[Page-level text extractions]
____
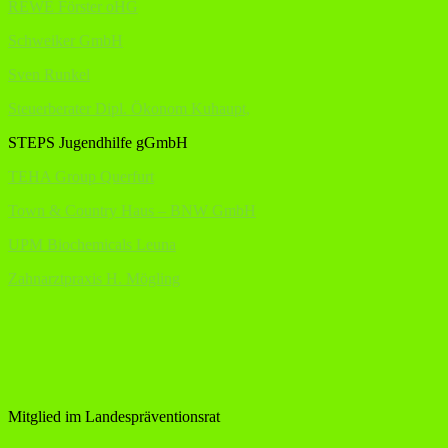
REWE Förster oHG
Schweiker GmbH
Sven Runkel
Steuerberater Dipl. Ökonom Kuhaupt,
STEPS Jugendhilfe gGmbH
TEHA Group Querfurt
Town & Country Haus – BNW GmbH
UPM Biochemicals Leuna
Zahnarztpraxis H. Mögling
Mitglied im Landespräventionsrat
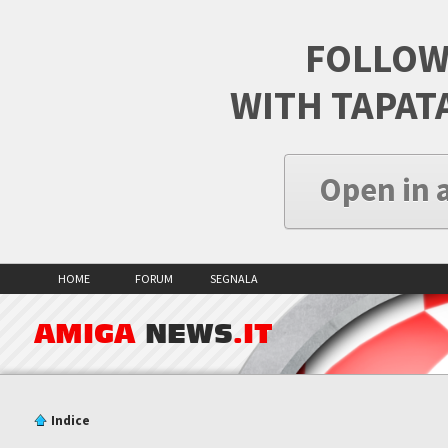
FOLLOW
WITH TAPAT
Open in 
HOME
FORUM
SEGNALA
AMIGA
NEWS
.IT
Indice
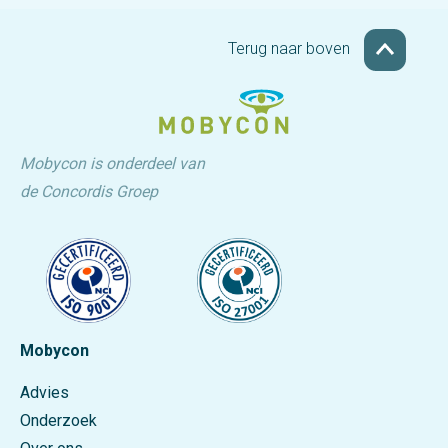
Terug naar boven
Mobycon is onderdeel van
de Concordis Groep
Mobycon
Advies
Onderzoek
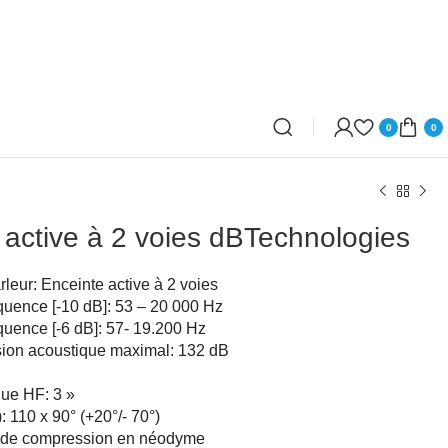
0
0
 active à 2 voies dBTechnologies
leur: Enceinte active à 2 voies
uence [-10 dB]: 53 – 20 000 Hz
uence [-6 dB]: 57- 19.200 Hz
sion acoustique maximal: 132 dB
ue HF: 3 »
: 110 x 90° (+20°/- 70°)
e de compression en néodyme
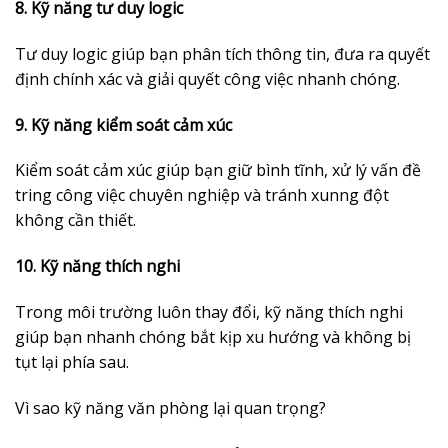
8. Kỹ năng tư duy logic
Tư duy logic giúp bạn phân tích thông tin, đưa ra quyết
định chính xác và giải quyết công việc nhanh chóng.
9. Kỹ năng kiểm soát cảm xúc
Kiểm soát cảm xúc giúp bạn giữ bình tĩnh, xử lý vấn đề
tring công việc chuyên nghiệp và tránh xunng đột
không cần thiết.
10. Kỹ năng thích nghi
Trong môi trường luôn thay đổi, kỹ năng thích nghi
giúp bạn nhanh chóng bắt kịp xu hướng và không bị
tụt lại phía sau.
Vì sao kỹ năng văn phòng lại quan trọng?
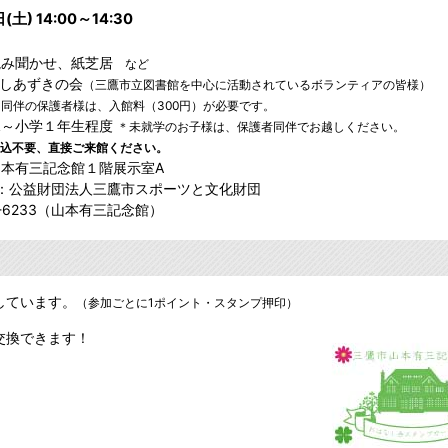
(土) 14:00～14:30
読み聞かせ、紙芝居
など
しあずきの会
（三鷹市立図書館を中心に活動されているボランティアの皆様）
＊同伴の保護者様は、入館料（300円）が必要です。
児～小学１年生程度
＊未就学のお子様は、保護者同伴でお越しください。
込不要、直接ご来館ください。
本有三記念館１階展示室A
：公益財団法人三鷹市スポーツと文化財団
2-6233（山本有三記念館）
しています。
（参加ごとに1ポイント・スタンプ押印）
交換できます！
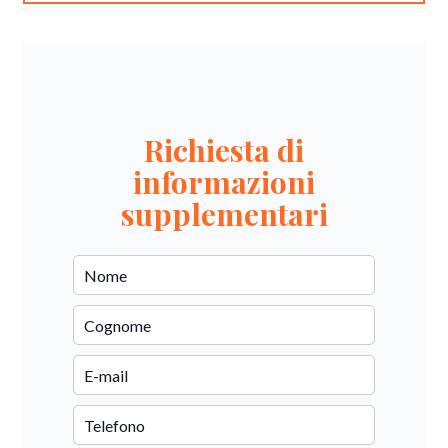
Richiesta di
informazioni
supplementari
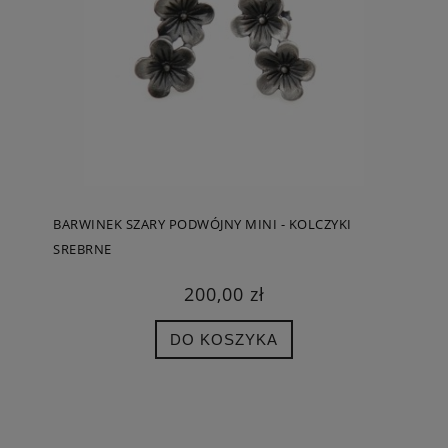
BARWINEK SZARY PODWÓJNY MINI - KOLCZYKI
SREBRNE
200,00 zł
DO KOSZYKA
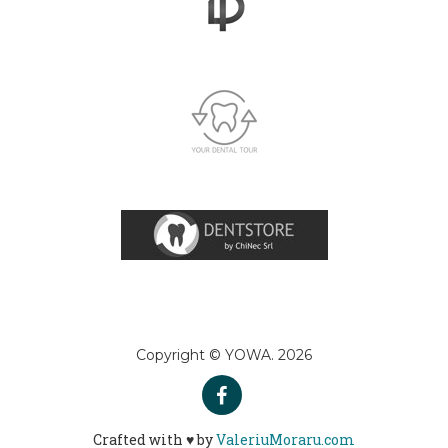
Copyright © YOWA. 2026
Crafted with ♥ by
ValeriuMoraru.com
____
__Try it__
Starting at the line that contains "informazioni", please write out every line to the end of the entries, inclusive, copied exactly and with pictures omitted.

__Solution to the exercise__
informazioni
supplementari
BARWINEK SZARY PODWÓJNY MINI - KOLCZYKI
SREBRNE
200,00 zł
DO KOSZYKA
Copyright © YOWA. 2026
Crafted with ♥ by
ValeriuMoraru.com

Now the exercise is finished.